The ultimate goal is to create a portfolio of unencumbered (no loans) properties that will provide an ongoing income stream to the investor. This is achieved through carefully planned, gradual investment in both capital growth and high yield properties. The number of properties you buy and the time you take building your portfolio will depend on your personal circumstances. 

Let’s look at an example. 

Daniel and Sarah are married and in their 40s, with two teenagers. They own their own home worth $780,000, and owe $200,000 on their mortgage. Their combined income is $150,000 per year. 

Already in their 40s, Daniel and Sarah are keen to make a speedy start towards building a property portfolio, so their investment plan will need to ramp up quickly to achieve a $2,000 income for their retirement. But they are in a strong position having equity in their home and established careers. The equity in their home may be enough to provide deposits for up to five investment properties over a three to five year period. 

The first step is to set their investment criteria. The focus shouldn’t be about personal taste or favoured areas, but about finding affordable properties in suburbs with a strong rental yield. As first time investors, Daniel and Sarah should look for investment opportunities around the $250,000-$350,000 mark. To help de-risk the portfolio, they should choose one property in a higher capital growth area (say 7%) with a yield of at least 5.5%, and one in a lower but stable growth rate area (say 6%) and higher yield (at least 6%). This strengthens the portfolio overall as higher income against an increasing asset base reduces the loan/valuation ratio which aids future borrowing. 

For optimum performance, the couple should buy the first one or two properties in the first one to two years, and keep building over the next three. With yields of over 5.5-6%, and interest rates around 4%, each property will start to yield some surplus cash, which should be held in an offset account against the couple’s home. Daniel and Sarah will utilise ‘interest only’ loans where possible and will work with an experienced mortgage broker to ensure their loans are structured for their needs. 

Where possible, the properties selected should have the opportunity to add value through renovation, adding an extra dwelling such as a granny flat, or potential for future development. 

After the first two investment properties are up and running, the couple should identify another two, on the same principles.

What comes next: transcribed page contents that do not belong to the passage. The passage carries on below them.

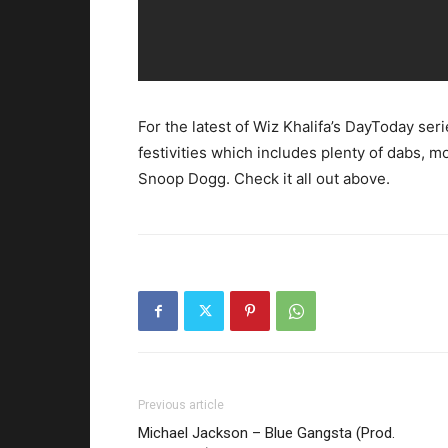
For the latest of Wiz Khalifa’s DayToday ser
festivities which includes plenty of dabs, 
Snoop Dogg. Check it all out above.
Previous article
Michael Jackson – Blue Gangsta (Prod.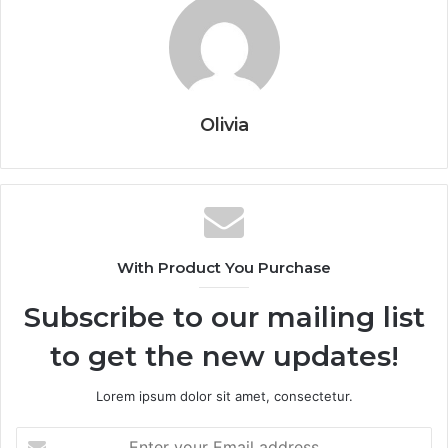
Olivia
With Product You Purchase
Subscribe to our mailing list
to get the new updates!
Lorem ipsum dolor sit amet, consectetur.
Enter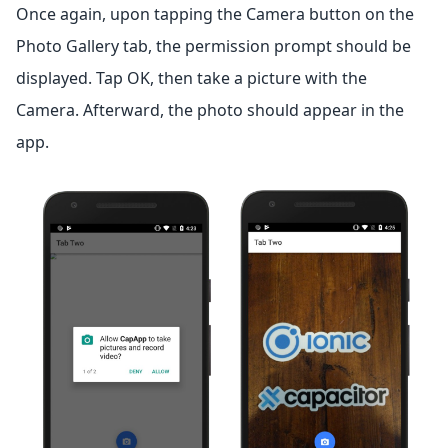
Once again, upon tapping the Camera button on the
Photo Gallery tab, the permission prompt should be
displayed. Tap OK, then take a picture with the
Camera. Afterward, the photo should appear in the
app.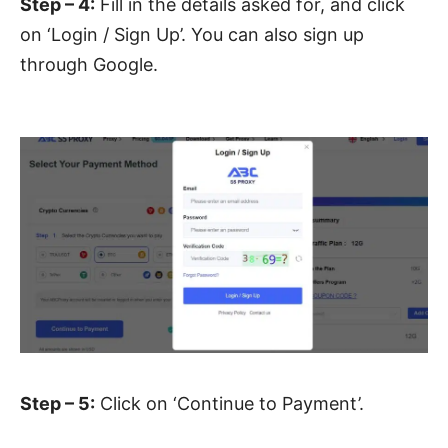
Step – 4:
Fill in the details asked for, and click
on ‘Login / Sign Up’. You can also sign up
through Google.
Step – 5:
Click on ‘Continue to Payment’.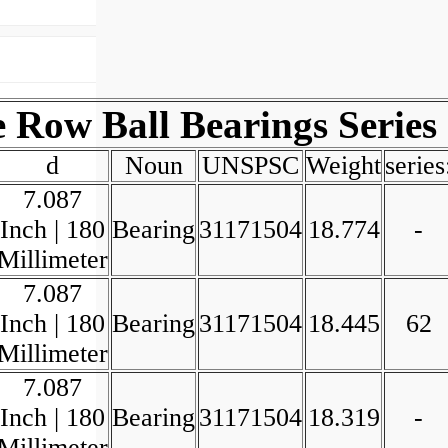
Row Ball Bearings Series
d
Noun
UNSPSC
Weight
series
7.087
Inch | 180
Bearing
31171504
18.774
-
Millimeter
7.087
Inch | 180
Bearing
31171504
18.445
62
Millimeter
7.087
Inch | 180
Bearing
31171504
18.319
-
Millimeter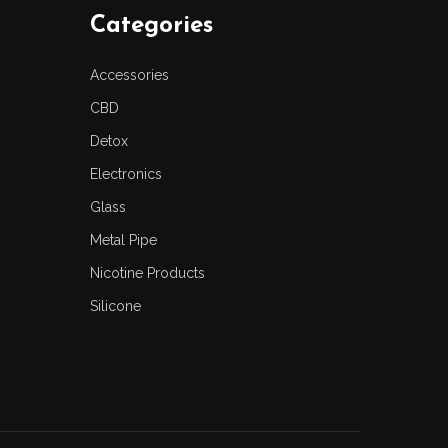
Categories
Accessories
CBD
Detox
Electronics
Glass
Metal Pipe
Nicotine Products
Silicone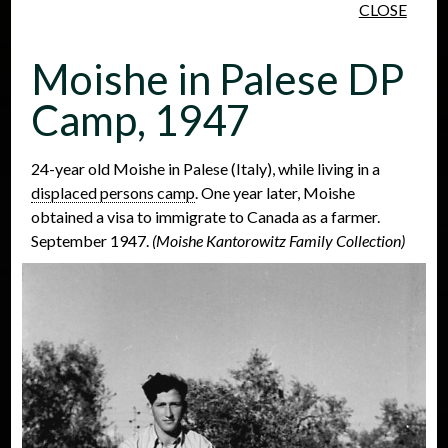
CLOSE
Skip to main content
Moishe in Palese DP
Camp, 1947
24-year old Moishe in Palese (Italy), while living in a
displaced persons camp
. One year later, Moishe
People
Places
Events
obtained a visa to immigrate to Canada as a farmer.
September 1947.
(Moishe Kantorowitz Family Collection)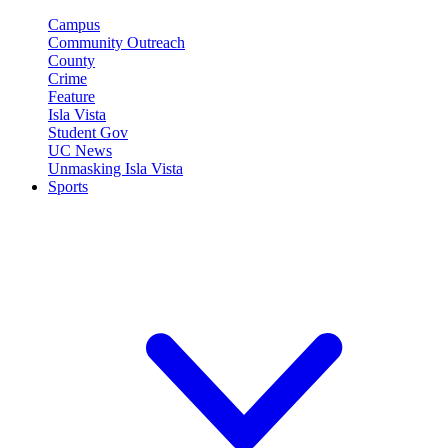
Campus
Community Outreach
County
Crime
Feature
Isla Vista
Student Gov
UC News
Unmasking Isla Vista
Sports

Finally, a fifth property should be selected with higher capital growth potential. Once the interest free periods expire, the rental income (growing with capital value) should be used to repay the loans. 

Within 10 years Daniel and Sarah could plan to pay off their home loan, while within 20 years their portfolio should generate an income of $2,000 per week. If the couple wants access to capital in this time, they can select a high growth property for divestment.